The opportunity for partners to participate in the AI market is omnipresent and significant. In Canada, we are leading the way, locally and globally, in amplifying human ingenuity with AI. Irrespective of industry, whether healthcare, finance, manufacturing, retail, government, or education, organizations of all sizes are exploring how to leverage AI-based capabilities to modernize their operations, improve their customer experience or more broadly, enable themselves to become a digital business.
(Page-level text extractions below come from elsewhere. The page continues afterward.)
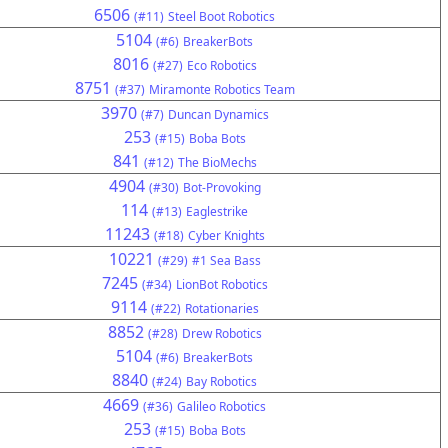
6506
(#11)
Steel Boot Robotics
5104
(#6)
BreakerBots
8016
(#27)
Eco Robotics
8751
(#37)
Miramonte Robotics Team
3970
(#7)
Duncan Dynamics
253
(#15)
Boba Bots
841
(#12)
The BioMechs
4904
(#30)
Bot-Provoking
114
(#13)
Eaglestrike
11243
(#18)
Cyber Knights
10221
(#29)
#1 Sea Bass
7245
(#34)
LionBot Robotics
9114
(#22)
Rotationaries
8852
(#28)
Drew Robotics
5104
(#6)
BreakerBots
8840
(#24)
Bay Robotics
4669
(#36)
Galileo Robotics
253
(#15)
Boba Bots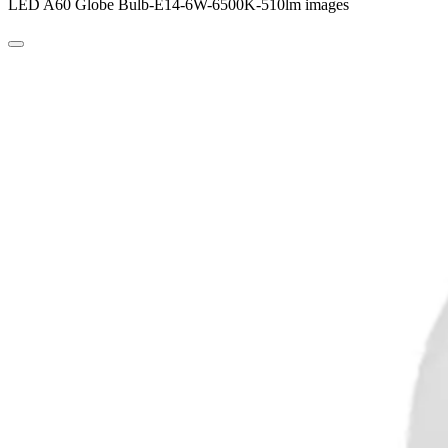
LED A60 Globe Bulb-E14-6W-6500K-510lm images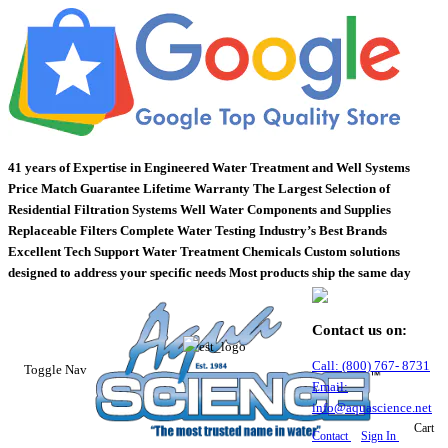
41 years of Expertise in Engineered Water Treatment and Well Systems
Price Match Guarantee
Lifetime Warranty
The Largest Selection of
Residential Filtration Systems
Well Water Components and Supplies
Replaceable Filters
Complete Water Testing
Industry’s Best Brands
Excellent Tech Support
Water Treatment Chemicals
Custom solutions
designed to address your specific needs
Most products ship the same day
Contact us on:
Call:
(800)
767
-
8731
Toggle Nav
Email:
info@aquascience.net
Cart
Contact
Sign In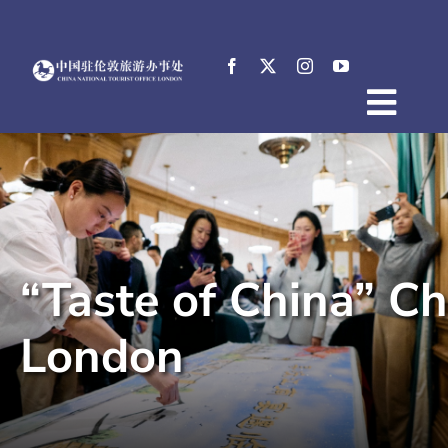
Skip
to
content
Togg
Home
Navig
About
News
Events
“Taste of China” C
Destinations
Practical Tips
London
E-Resources
中文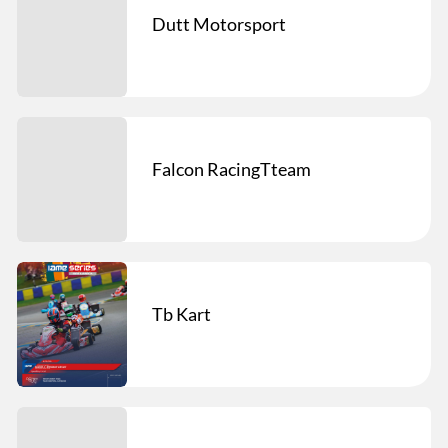
Dutt Motorsport
Falcon RacingTteam
Tb Kart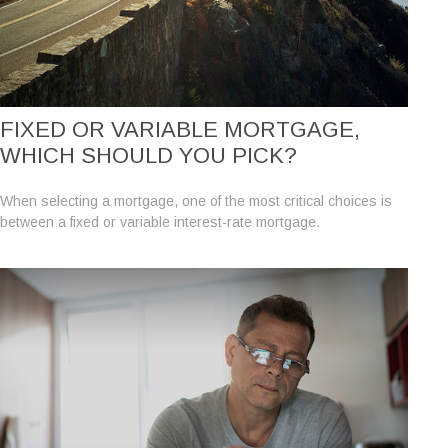
FIXED OR VARIABLE MORTGAGE,
WHICH SHOULD YOU PICK?
When selecting a mortgage, one of the most critical choices is
between a fixed or variable interest-rate mortgage.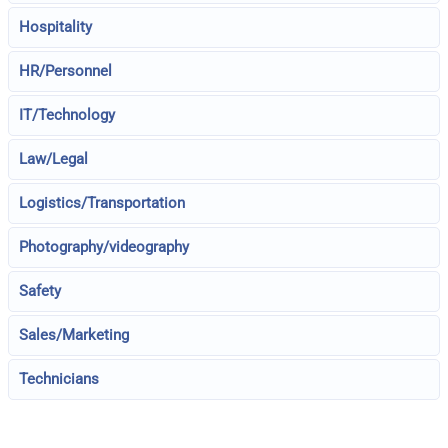
Hospitality
HR/Personnel
IT/Technology
Law/Legal
Logistics/Transportation
Photography/videography
Safety
Sales/Marketing
Technicians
AI will not only create endless business opportunities for partners, but also will provide competitive advantages and tremendous benefits to those who are leading.

As I indicated in my post “The incredible AI opportunity for the Canadian Ecosystem”, we have some incredible work being done by our partners to lead with AI, that we wanted to share. As the third in a series of “unplugged” Q&A, I’d like introduce Quartic ai, and have some thoughts shared from Rajiv Anand, CEO and Co-founder.

 

About Quartic AI, and their core business

Rajiv Anand: Process manufacturers recognize the impact that AI and Industry 4.0 can have on increased productivity, competitiveness and agility. Manufacturers in mature markets like North America face the challenge of legacy infrastructure and lack of digital talent. Many, however possess valuable data and operating experience. Quartic.ai has developed a proven Industrial AI and IoT solution that allows industries to turn their legacy assets into smart, Industry 4.0 assets. With Quartic.ai, manufacturers can liberate the stranded intelligence in their plants and enable their subject matter experts and engineers to turn their experience and knowledge into AI applications without extensive data science experience.

Thinking about your business, what type of customer/buyer do you target? Is there a specific functional area that you focus on?

Rajiv Anand: We started out by focusing on life-sciences and Food & Beverage industries which still remain our key focus industries. However, we are finding a lot of high ROI use cases and a desire to apply AI and IoT in the primary manufacturing, metals and mineral processing and also upstream energy industries where we are able to make a business impact.

For manufacturing, we generally find that business line leaders such as plant manager, operations managers/VP of operations/manufacturing have a much better understanding of the practical day-to-day business pains. Given our domain expertise on the manufacturing floor, we are able to collaborate very well with these experts and find that they are able to qualify good opportunities very well. Once a PoC/Pilot has been planned, the customer team typically will comprise of an operations engineer/maintenance engineer and an OT (automation) person. However, once you get beyond PoC into real-time deployments, IT and Information systems leaders need to be involved. Where ever possible, we therefore try to engage IT early wherever possible. We are also finding a growing shift where IT/IS teams and CIO are becoming increasingly aware of and wanting to take the lead in IIoT and AI projects.

 

How have the advances in Artificial Intelligence helped your business grow?

Rajiv Anand: While we are technically a software company, our key value proposition is our subject matter expertise in manufacturing processes and how best to automate them. Previously, our ability to grow our business was limited by the number of subject matter experts we could add and to “sell subject matter expertise by the hour”. With AI, we are able to much better monetize our expertise and intellectual property. We are also able to capture “tribal knowledge” we had gathered from years of experience in the form of algorithms and models. This allows us to reach a lot more customers and to move from selling hours to selling outcomes.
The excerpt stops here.